I didn’t mean to hurt Lucille’s feelings, but it was pretty scary, having two harsh processes done on your hair so close together. People got bald-headed like that. And it didn’t make me feel any better to hear about all the old women she worked on. I’d seen them leaving the beauty school. The owners of the old folks’ home loaded them on a bus and brought them all to the school once every two or three weeks to get their heads washed and set, and perms when they needed it. They only paid a dollar each for the shampoo and sets, since it was students doing it, and three-fifty for the perms. Dye was an additional seventy-five cents. You could always tell when they had just come from the beauty school, in the Haven of Rest bus that was painted white, with a big gold cross that went across the top and down the back bumper. Each little face peering out of the windows was engulfed by an enormous helmet of ratted-up bouffant hair, dyed blond or purple or blue or red or whatever color the girls felt like putting on them. They needed the practice, and the old women didn’t seem to mind. They thought they were getting a bargain, which they were, and they liked the attention. But I sure wouldn’t have trusted anybody that was there at that school with my hair, unless they were blood kin. I might have gone to the Kwik Kurl, but Miss Dottie was so old now that I didn’t trust her. Nobody under thirty went there anymore. Besides, it would have hurt Lucille’s feelings.
—
The girls looked at my hair like they were starved and it was a fresh piece of meat when I walked in. Most hairdressers were scissors-happy—students more than most.
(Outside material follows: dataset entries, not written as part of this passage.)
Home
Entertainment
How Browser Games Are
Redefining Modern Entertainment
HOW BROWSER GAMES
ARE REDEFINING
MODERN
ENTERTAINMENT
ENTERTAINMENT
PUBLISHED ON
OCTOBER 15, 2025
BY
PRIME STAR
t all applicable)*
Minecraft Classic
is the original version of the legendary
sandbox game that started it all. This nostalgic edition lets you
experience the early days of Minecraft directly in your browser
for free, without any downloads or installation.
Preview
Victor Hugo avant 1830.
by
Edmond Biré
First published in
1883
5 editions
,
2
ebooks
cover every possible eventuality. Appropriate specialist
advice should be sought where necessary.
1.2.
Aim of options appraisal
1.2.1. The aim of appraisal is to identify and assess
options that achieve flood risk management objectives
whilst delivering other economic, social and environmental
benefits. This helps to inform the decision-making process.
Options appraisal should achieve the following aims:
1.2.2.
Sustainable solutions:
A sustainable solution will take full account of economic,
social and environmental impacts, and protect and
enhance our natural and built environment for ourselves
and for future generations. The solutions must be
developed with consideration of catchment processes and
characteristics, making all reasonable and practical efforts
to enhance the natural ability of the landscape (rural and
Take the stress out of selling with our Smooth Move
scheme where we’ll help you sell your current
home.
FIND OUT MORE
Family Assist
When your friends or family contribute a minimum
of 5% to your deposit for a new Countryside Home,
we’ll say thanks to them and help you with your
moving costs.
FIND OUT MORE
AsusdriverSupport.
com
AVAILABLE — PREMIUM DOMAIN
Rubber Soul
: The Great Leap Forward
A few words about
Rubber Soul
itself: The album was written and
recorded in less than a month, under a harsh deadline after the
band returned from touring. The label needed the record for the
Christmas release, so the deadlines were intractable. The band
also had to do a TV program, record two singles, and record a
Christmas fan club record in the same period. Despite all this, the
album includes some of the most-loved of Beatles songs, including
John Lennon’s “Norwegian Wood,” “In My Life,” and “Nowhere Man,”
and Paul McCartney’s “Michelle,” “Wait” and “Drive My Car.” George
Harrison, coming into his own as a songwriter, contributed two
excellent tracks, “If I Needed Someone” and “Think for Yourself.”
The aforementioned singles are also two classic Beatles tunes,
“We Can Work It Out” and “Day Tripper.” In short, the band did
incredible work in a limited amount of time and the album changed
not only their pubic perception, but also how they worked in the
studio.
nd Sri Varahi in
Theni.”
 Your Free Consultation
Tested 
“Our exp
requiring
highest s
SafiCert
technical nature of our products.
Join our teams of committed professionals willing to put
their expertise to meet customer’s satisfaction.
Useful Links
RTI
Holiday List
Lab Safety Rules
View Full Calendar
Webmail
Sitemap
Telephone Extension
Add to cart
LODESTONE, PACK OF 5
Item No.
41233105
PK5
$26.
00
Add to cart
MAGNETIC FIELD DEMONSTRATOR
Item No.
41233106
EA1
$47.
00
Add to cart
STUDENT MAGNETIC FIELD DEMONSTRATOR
I wouldn’t have been at the beauty school at all, since I really loved my straight hair, except that it had started to grow out, and the roots, of course, were curly and made it stick out and look weird. Plus, nobody else liked it, and after a while I got tired of defending it. To tell you the honest truth, it never looked like Cher’s anyhow. It was too coarse and thick.
Lucille’s short-term solution was to put a perm in the straight part so it would match the curly part. Frankly, I was a little dubious, but I had to do something. I couldn’t wear a scarf to moosh it down all the time.
—
Lucille finally got all the soap rinsed out, toweled off my hair—I don’t know why they use such skimpy little towels in beauty shops; she had to use four—and brought me over to her workstation.
On her dresser was a mannequin head whose hair had been curled and straightened and ratted so many times that it was just wisps. I looked at it with pity, like an old friend who had been too many times around the block. I had a bad feeling that if I wasn’t careful, I would look just like it.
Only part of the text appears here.